Röntgenbild på pilspetsar / Radioprahic image of historical arrows found close to Loktačohkka, Sweden. Foto: (CC BY)

FAIR data for Heritage Science

How can researchers and specialists implement Open Science and the FAIR data principles in their work? What are some basic rules for good data practices in a research project? The seminar adresses these issues and discusses some of the challenges ahead.

The digital revolution has created new possibilities for research and knowledge production, but also challenges for long-term preservation and accessibility. Funders now demand data managements plans and that results in the form of datasets, images, tables etc adhere to the FAIR principles: findable, accessible, interoperable and resusable.

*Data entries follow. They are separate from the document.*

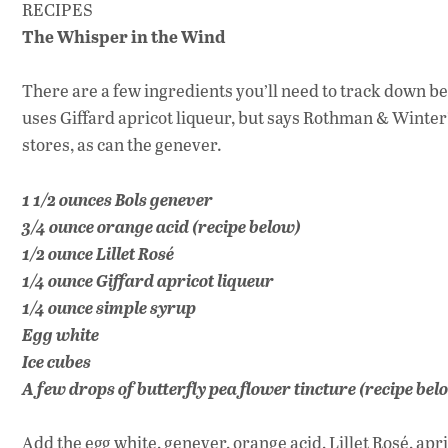
RECIPES
The Whisper in the Wind
There are a few ingredients you’ll need to track down bef
uses Giffard apricot liqueur, but says Rothman & Winter’s
stores, as can the genever.
1 1/2 ounces Bols genever
3/4 ounce orange acid (recipe below)
1/2 ounce Lillet Rosé
1/4 ounce Giffard apricot liqueur
1/4 ounce simple syrup
Egg white
Ice cubes
A few drops of butterfly pea flower tincture (recipe bel
Add the egg white, genever, orange acid, Lillet Rosé, apr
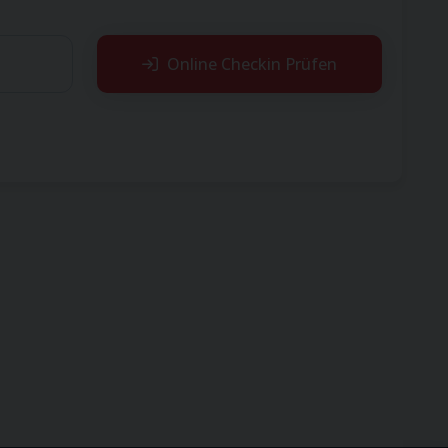
Online Checkin Prüfen
reservation.
, your tour operator may have operated this flight
ontact your tour operator.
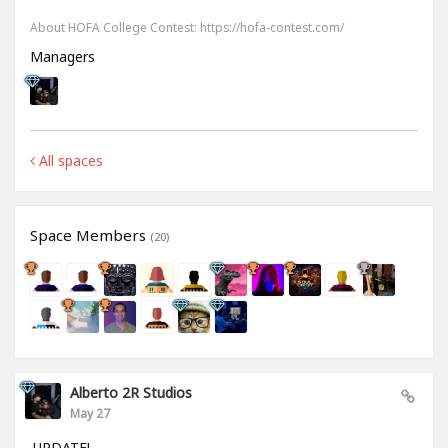
About HOFA College Contest: https://hofa-contest.com/
Managers
All spaces
Space Members
(20)
Alberto 2R Studios
May 27
UPDATE!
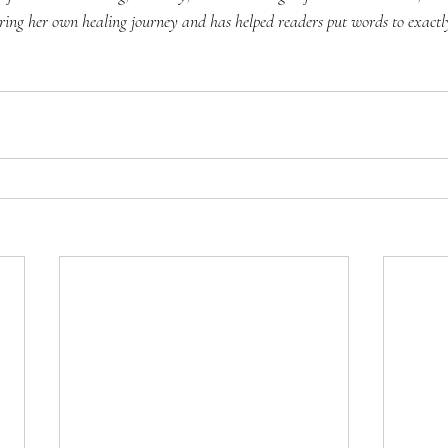
ring her own healing journey and has helped readers put words to exactly 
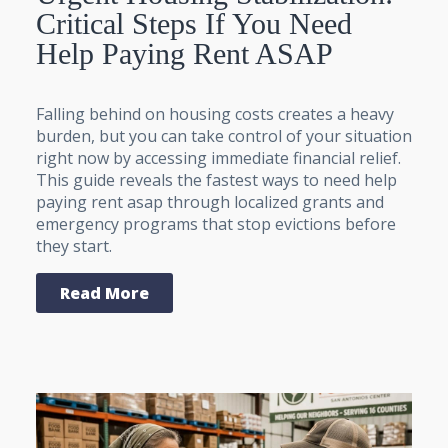
Critical Steps If You Need
Help Paying Rent ASAP
Falling behind on housing costs creates a heavy
burden, but you can take control of your situation
right now by accessing immediate financial relief.
This guide reveals the fastest ways to need help
paying rent asap through localized grants and
emergency programs that stop evictions before
they start.
Read More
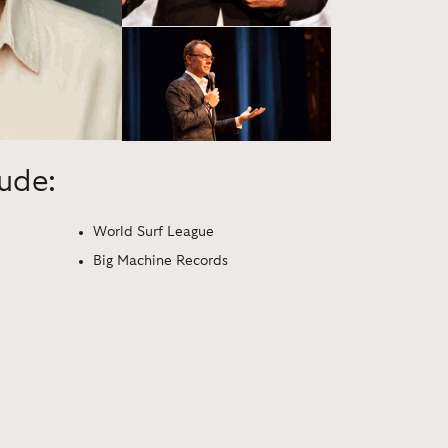
lude:
World Surf League
Big Machine Records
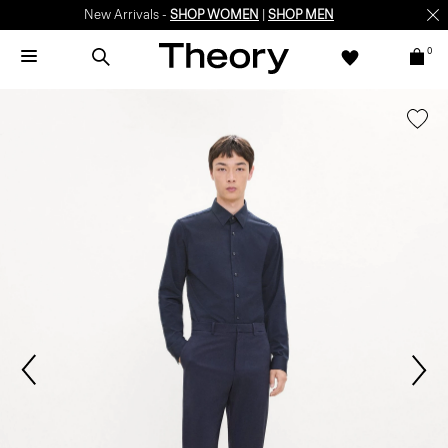
New Arrivals -
SHOP WOMEN
|
SHOP MEN
0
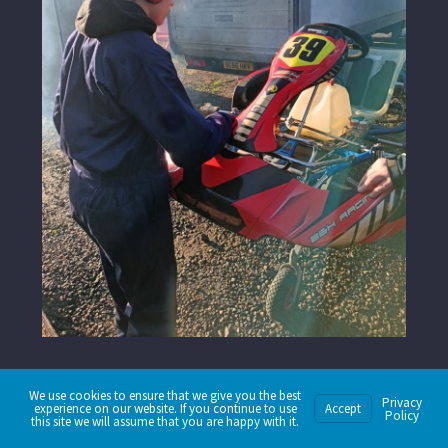
We use cookies to ensure that we give you the best
Privacy
experience on our website. If you continue to use
Accept
Policy
this site we will assume that you are happy with it.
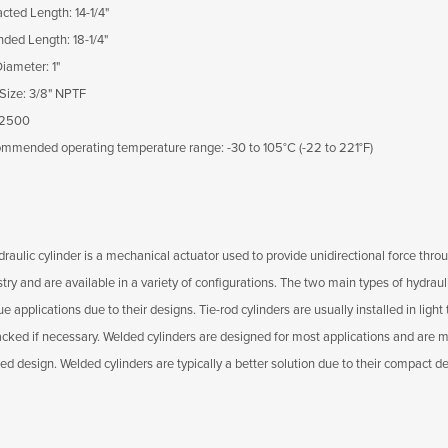
acted Length: 14-1/4"
nded Length: 18-1/4"
Diameter: 1"
 Size: 3/8" NPTF
 2500
mmended operating temperature range: -30 to 105°C (-22 to 221°F)
raulic cylinder is a mechanical actuator used to provide unidirectional force throu
stry and are available in a variety of configurations. The two main types of hydrau
e applications due to their designs. Tie-rod cylinders are usually installed in lig
acked if necessary. Welded cylinders are designed for most applications and are mo
ed design. Welded cylinders are typically a better solution due to their compact d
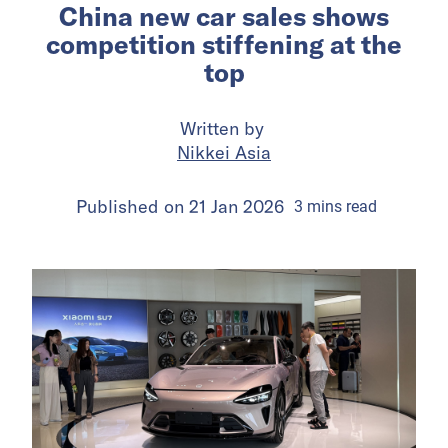
China new car sales shows
competition stiffening at the
top
Written by
Nikkei Asia
Published on
21 Jan 2026
3
mins
read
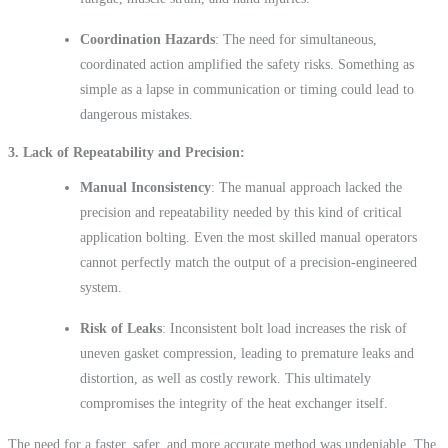
Coordination Hazards
: The need for simultaneous,
coordinated action amplified the safety risks. Something as
simple as a lapse in communication or timing could lead to
dangerous mistakes.
3
. Lack of Repeatability and Precision
Manual Inconsistency
: The manual approach lacked the
precision and repeatability needed by this kind of critical
application bolting. Even the most skilled manual operators
cannot perfectly match the output of a precision-engineered
system.
Risk of Leaks
: Inconsistent bolt load increases the risk of
uneven gasket compression, leading to premature leaks and
distortion, as well as costly rework. This ultimately
compromises the integrity of the heat exchanger itself.
The need for a faster, safer, and more accurate method was undeniable. The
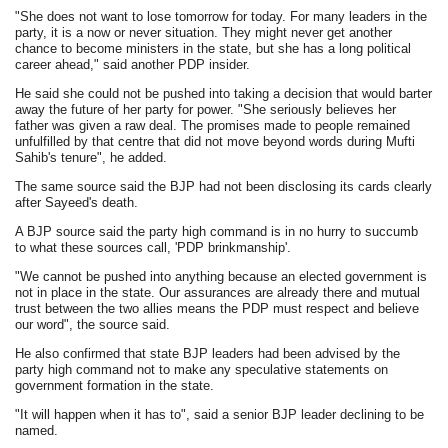
"She does not want to lose tomorrow for today. For many leaders in the
party, it is a now or never situation. They might never get another
chance to become ministers in the state, but she has a long political
career ahead," said another PDP insider.
He said she could not be pushed into taking a decision that would barter
away the future of her party for power. "She seriously believes her
father was given a raw deal. The promises made to people remained
unfulfilled by that centre that did not move beyond words during Mufti
Sahib's tenure", he added.
The same source said the BJP had not been disclosing its cards clearly
after Sayeed's death.
A BJP source said the party high command is in no hurry to succumb
to what these sources call, 'PDP brinkmanship'.
"We cannot be pushed into anything because an elected government is
not in place in the state. Our assurances are already there and mutual
trust between the two allies means the PDP must respect and believe
our word", the source said.
He also confirmed that state BJP leaders had been advised by the
party high command not to make any speculative statements on
government formation in the state.
"It will happen when it has to", said a senior BJP leader declining to be
named.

While this may seem like a daunting list of technical requirements, it is mainly a question of good data practices. However, it does mean that researchers and specialists will have to adjust the way they execute projects, starting in the planning phase. In order to do that they need to understand not just what they must do, but also why. Aiming for FAIR data is an effective way to ensure that your research is discoverable, becomes used and that it is properly cited.

“FAIR data for Heritage Science” was a research and development project by the National Heritage Board in 2022, aimed at developing guides and recommendations for specialists who do laboratory analyses on cultural materials, ranging from archaeological objects to historical buildings to modern art.

This interdisciplinary work requires taking into consideration both the needs of the Natural Sciences and the Humanities when making the data FAIR. The results are useful for anyone working in the fields of heritage studies, and can increase visibility of research done on materials in museum and archival collections.

Project report in Swedish


When: May 9th, 14.00-15.45 CEST
Where: Digitally via Teams

In this digital seminar Åsa M Larsson, National Heritage Board, and Barbro Bornsäter, Uppsala University Library, will present the project results in English, and explain how using controlled vocabularies and linked data are a major help.

We will also show how research infrastructures like Swedigarch are being constructed on the principles of FAIR and linked data. We will disucss the challenges many face when having to plan for data management when it comes to heritage studies, and what we see as important steps that need to be taken to make this easier in the future.

The seminar is given in collaboration with Swedigarch – National Infrastructure for Digital Archaeology and Uppsala University Library.